I don’t ignore negative reviews as well as we’re advised to, but I don’t focus on the negativity of them. I must say, I haven’t had many, but a lesson from my hospitality career is that for every twenty or so who might have a complaint, you’ll only hear from one of them. I believe we should welcome all the feedback we can get. Positive reviews stroke the ego, but can they help us improve as much as negative feedback might? I look for the possibility there is something I can learn from negative feedback while remembering it’s true some people simply enjoy being a jerk. I find my orbit of self-publishing authors exchange good mutual feedback with a focus on the craft. But hearing from readers is a wonderful confirmation that you’re actually doing something right. “Gabriel’s Creek” is admittedly a book that asks readers for deep-thinking. People are touched by that book in a way that catches them a bit off-guard, in a positive way. The feedback I get on that novel gives me an extremely gratifying feeling that I’ve done something positive for my readers.Share something your readers wouldn’t know about you. Do you have any new books planned?

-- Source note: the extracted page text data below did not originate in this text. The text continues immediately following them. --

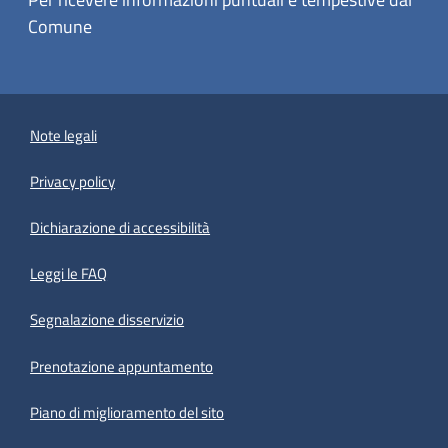
Comune
Note legali
Privacy policy
(apre in un'altra scheda).
Dichiarazione di accessibilità
Leggi le FAQ
Segnalazione disservizio
Prenotazione appuntamento
Piano di miglioramento del sito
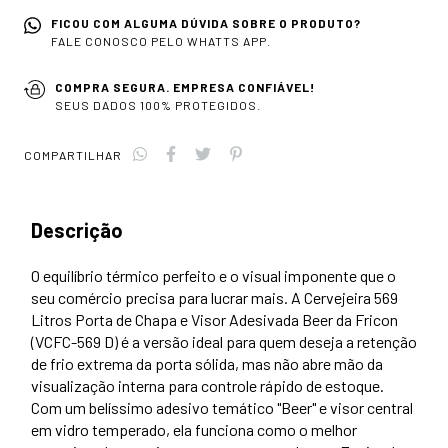
FICOU COM ALGUMA DÚVIDA SOBRE O PRODUTO?
FALE CONOSCO PELO WHATTS APP.
COMPRA SEGURA. EMPRESA CONFIÁVEL!
SEUS DADOS 100% PROTEGIDOS.
COMPARTILHAR
Descrição
O equilíbrio térmico perfeito e o visual imponente que o
seu comércio precisa para lucrar mais. A Cervejeira 569
Litros Porta de Chapa e Visor Adesivada Beer da Fricon
(VCFC-569 D) é a versão ideal para quem deseja a retenção
de frio extrema da porta sólida, mas não abre mão da
visualização interna para controle rápido de estoque.
Com um belíssimo adesivo temático "Beer" e visor central
em vidro temperado, ela funciona como o melhor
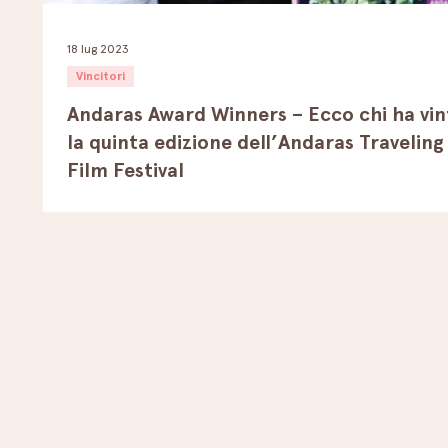
18 lug 2023
Vincitori
Andaras Award Winners – Ecco chi ha vin
la quinta edizione dell’Andaras Traveling
Film Festival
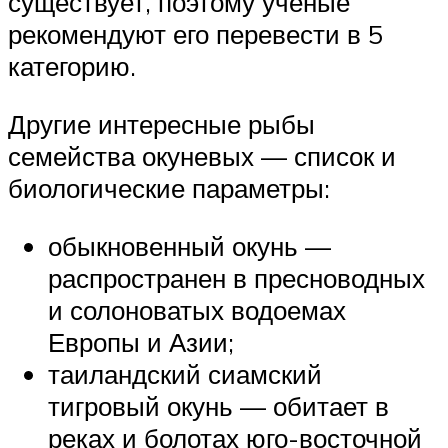
существует, поэтому ученые
рекомендуют его перевести в 5
категорию.
Другие интересные рыбы
семейства окуневых — список и
биологические параметры:
обыкновенный окунь —
распространен в пресноводных
и солоноватых водоемах
Европы и Азии;
таиландский сиамский
тигровый окунь — обитает в
реках и болотах юго-восточной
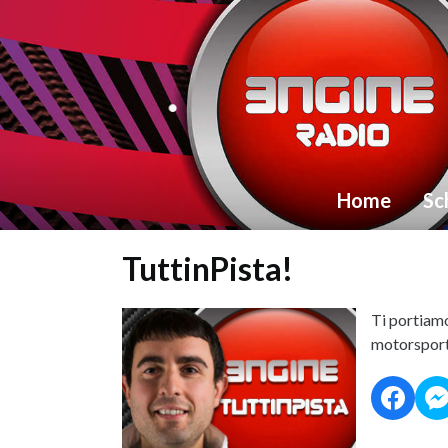
Home
Sc
TuttinPista!
Ti portiamo
motorspor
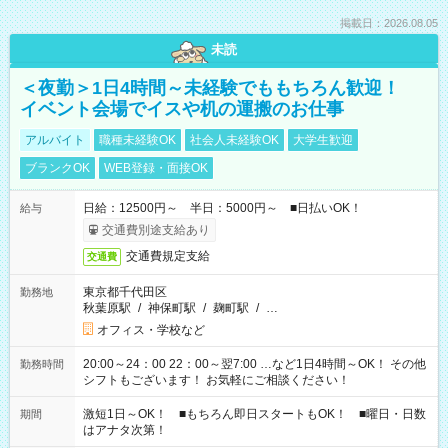
掲載日：2026.08.05
未読
＜夜勤＞1日4時間～未経験でももちろん歓迎！
イベント会場でイスや机の運搬のお仕事
アルバイト
職種未経験OK
社会人未経験OK
大学生歓迎
ブランクOK
WEB登録・面接OK
日給：12500円～ 半日：5000円～ ■日払いOK！
給与
交通費別途支給あり
交通費規定支給
交通費
東京都千代田区
勤務地
秋葉原駅
/
神保町駅
/
麹町駅
/
…
オフィス・学校など
20:00～24：00 22：00～翌7:00 …など1日4時間～OK！ その他
勤務時間
シフトもございます！ お気軽にご相談ください！
激短1日～OK！ ■もちろん即日スタートもOK！ ■曜日・日数
期間
はアナタ次第！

I’m kind of an open book, being somewhat laid bare on my website bio (alanlivingston.com). That means I can’t say readers wouldn’t know about my Hurricane Katrina experience or those I’ve had with cancer. Beyond that, I’d be reaching to answer the question, like saying I’ve never run into many people who’ve spent time in Taiwan, as I have. Long story. As for current projects, I’m currently working on Part Two of my “Bogeys” series, targeting to release it this year. Beyond that, I claim a couple of novels in progress. The two I’m most anxious to get to are aviation-oriented. In the first, a man discovers his family's future was altered by inaccurate details of his father's death on a doomed commercial airline flight 20 years before. In another, a former Special Forces operative investigates an international mystery in the Nevada desert.How has your experience of association with AllAuthor been?
I’ve yet to take appropriate advantage of AllAuthor as it’s intended. I hope to do so soon. My experiences with communication from the site are very positive so far. I look forward to learning more about how to manage my presence there.